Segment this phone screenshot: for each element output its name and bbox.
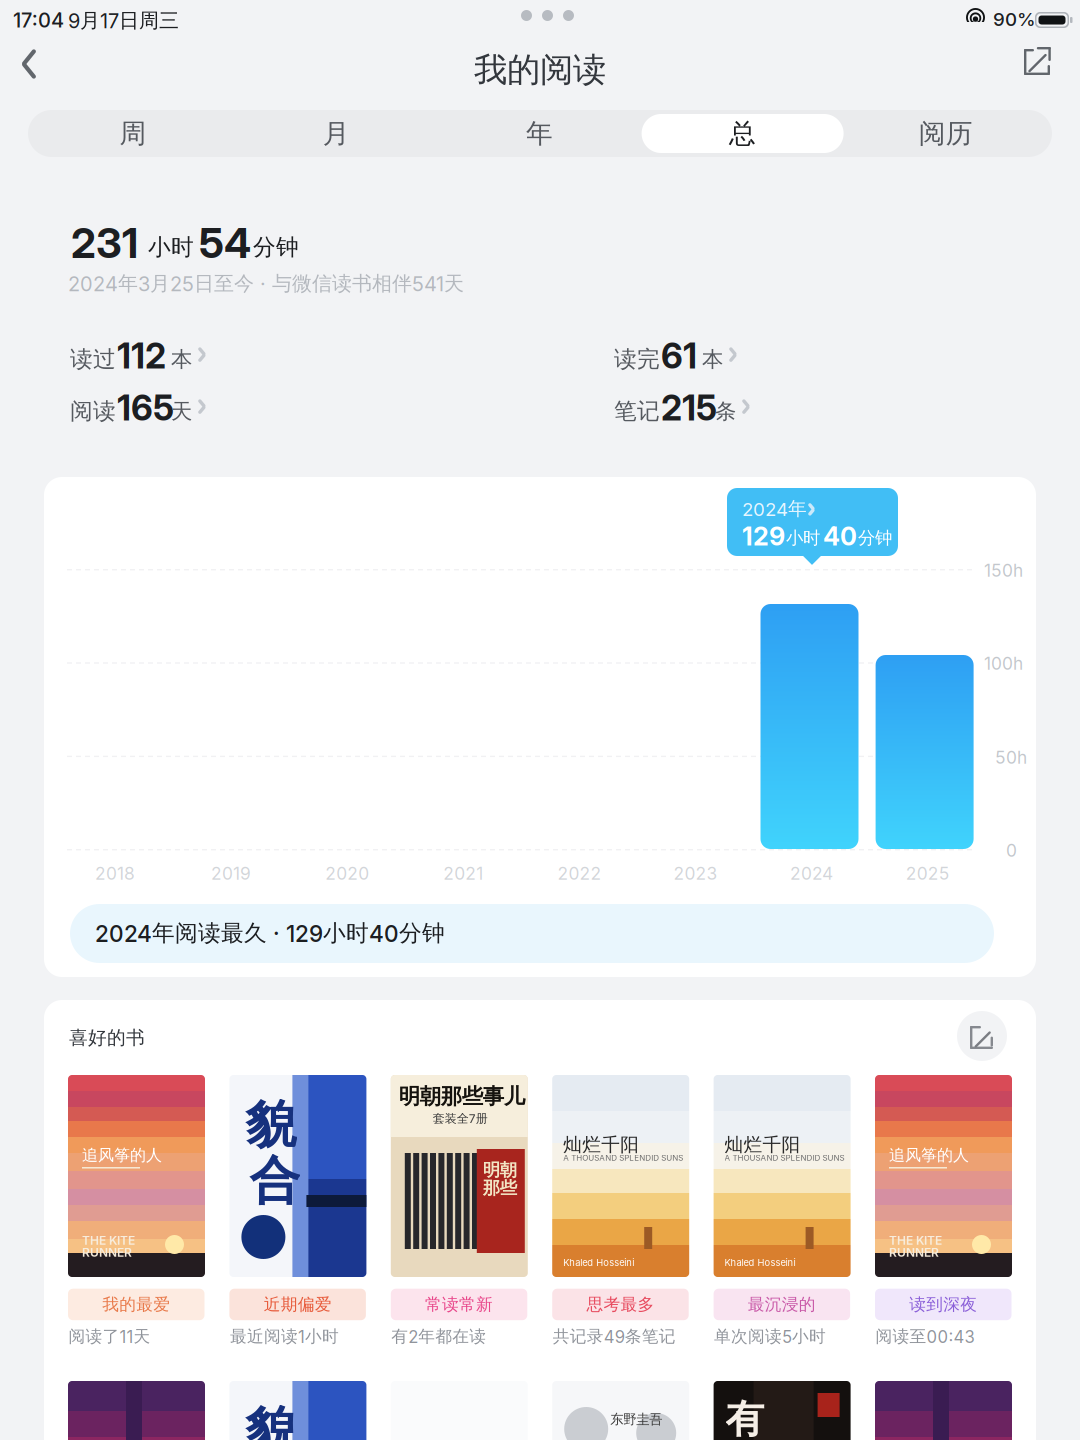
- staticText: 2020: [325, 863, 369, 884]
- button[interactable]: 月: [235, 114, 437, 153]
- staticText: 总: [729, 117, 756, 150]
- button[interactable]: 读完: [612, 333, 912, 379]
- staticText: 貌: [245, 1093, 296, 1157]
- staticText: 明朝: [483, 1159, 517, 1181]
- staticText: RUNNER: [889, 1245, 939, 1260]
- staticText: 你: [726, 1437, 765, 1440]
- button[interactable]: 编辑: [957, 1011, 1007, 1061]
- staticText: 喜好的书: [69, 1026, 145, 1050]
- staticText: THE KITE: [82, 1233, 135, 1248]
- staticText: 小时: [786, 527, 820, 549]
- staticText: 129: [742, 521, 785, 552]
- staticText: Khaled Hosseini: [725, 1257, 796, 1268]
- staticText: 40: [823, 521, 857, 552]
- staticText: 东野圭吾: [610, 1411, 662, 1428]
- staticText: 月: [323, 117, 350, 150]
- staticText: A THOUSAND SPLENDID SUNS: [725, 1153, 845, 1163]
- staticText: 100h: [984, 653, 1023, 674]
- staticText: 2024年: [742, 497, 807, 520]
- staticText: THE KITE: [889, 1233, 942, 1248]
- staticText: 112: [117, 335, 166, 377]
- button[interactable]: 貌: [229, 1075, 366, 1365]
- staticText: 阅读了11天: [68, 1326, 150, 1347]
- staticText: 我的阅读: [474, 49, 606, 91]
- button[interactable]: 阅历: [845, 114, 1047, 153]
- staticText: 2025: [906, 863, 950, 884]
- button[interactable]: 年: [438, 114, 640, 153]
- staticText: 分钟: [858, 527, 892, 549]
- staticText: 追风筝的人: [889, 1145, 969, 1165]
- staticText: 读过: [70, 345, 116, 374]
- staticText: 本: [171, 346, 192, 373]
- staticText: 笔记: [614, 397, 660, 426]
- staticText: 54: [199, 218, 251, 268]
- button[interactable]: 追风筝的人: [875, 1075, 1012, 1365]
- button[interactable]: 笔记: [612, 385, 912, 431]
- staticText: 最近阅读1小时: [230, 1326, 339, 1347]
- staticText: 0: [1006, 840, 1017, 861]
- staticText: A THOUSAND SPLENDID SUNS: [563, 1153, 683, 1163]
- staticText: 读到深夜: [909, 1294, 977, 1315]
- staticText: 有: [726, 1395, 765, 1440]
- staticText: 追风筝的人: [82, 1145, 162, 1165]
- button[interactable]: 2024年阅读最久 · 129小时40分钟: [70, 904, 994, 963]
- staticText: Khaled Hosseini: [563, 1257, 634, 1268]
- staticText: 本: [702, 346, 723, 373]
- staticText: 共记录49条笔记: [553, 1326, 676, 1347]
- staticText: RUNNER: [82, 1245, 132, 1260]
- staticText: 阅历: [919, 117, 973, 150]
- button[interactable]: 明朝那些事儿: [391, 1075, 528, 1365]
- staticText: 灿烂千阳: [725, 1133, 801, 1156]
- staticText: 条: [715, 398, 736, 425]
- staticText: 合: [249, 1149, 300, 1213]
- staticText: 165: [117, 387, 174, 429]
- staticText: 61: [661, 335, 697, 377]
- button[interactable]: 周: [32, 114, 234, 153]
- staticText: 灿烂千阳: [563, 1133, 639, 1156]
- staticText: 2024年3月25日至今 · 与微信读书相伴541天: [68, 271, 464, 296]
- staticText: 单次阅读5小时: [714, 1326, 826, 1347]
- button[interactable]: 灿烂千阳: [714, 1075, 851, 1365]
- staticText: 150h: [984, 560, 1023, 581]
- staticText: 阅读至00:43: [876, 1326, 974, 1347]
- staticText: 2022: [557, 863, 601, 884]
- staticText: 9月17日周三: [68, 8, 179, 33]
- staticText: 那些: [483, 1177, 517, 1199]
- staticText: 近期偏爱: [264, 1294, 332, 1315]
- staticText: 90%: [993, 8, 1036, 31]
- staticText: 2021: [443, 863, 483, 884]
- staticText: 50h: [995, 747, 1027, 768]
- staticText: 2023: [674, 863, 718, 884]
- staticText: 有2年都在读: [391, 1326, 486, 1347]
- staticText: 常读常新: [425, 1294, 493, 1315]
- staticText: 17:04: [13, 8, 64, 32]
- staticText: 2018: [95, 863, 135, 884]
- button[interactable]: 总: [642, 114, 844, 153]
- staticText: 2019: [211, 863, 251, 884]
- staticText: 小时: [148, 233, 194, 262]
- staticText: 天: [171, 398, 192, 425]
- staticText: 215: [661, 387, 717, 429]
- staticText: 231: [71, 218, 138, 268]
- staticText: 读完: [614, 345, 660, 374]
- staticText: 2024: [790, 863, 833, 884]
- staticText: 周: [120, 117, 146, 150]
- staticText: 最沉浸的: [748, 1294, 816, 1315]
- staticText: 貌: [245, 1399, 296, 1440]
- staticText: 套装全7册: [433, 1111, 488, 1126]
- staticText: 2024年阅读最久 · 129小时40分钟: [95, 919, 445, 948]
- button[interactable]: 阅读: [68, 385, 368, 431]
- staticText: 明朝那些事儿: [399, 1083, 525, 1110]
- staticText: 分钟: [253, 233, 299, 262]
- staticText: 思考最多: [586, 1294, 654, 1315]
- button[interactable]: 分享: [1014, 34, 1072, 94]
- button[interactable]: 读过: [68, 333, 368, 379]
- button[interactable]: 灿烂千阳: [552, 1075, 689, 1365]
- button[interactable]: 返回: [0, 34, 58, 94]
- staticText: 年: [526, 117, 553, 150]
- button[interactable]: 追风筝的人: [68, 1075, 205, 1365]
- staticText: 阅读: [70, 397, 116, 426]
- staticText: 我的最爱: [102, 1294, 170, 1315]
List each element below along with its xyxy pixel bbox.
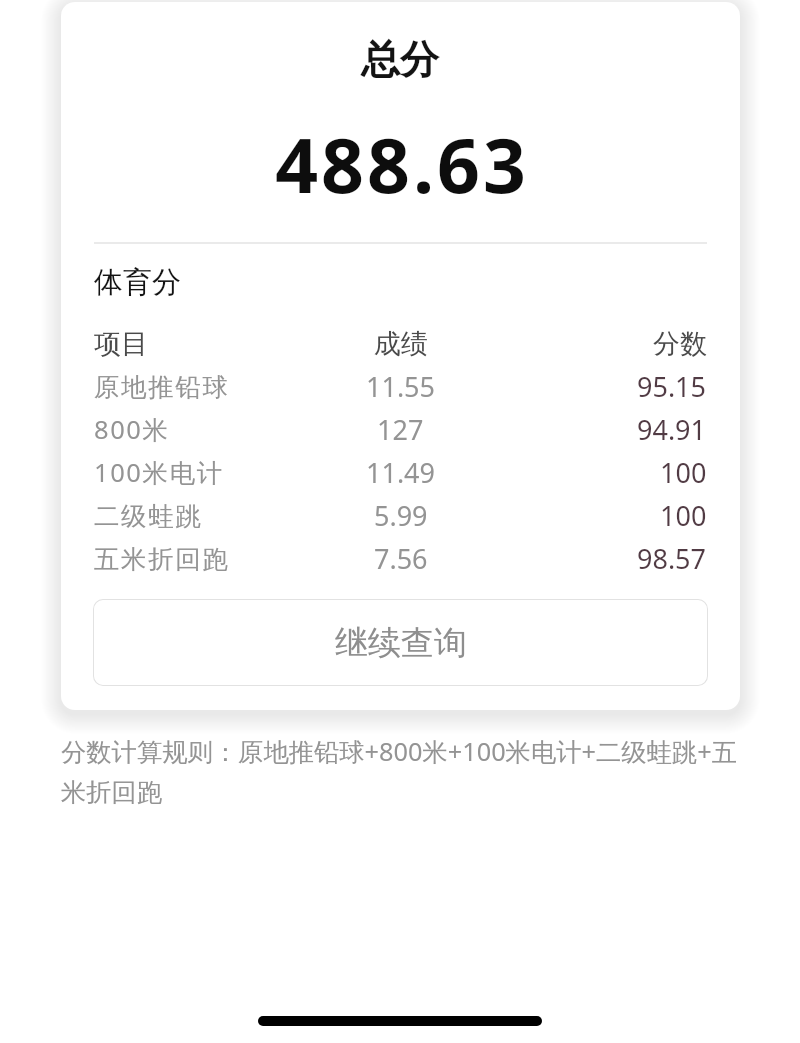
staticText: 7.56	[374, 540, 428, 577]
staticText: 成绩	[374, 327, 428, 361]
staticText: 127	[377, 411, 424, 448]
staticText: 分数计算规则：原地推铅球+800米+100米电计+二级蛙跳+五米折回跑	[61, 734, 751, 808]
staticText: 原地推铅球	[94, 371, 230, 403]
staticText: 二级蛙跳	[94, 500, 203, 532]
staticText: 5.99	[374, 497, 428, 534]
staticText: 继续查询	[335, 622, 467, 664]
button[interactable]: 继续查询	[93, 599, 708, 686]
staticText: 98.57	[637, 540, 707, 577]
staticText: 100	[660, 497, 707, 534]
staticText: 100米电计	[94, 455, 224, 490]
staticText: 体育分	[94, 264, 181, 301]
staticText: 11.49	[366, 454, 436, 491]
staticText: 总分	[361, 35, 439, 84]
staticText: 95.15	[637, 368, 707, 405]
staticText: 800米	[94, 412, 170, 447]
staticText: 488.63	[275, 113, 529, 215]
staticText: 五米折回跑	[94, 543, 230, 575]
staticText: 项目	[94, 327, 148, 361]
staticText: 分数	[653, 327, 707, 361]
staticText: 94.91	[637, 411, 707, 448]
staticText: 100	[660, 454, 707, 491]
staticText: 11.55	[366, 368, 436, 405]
▬▬▬▬▬▬▬▬▬▬
◆ Activity
From the records above, pull every line that has the string "bbox" and copy it.

◆ Answer space
Segment this phone screenshot: for each element output its name and bbox.
List each element below along with its xyxy pixel bbox.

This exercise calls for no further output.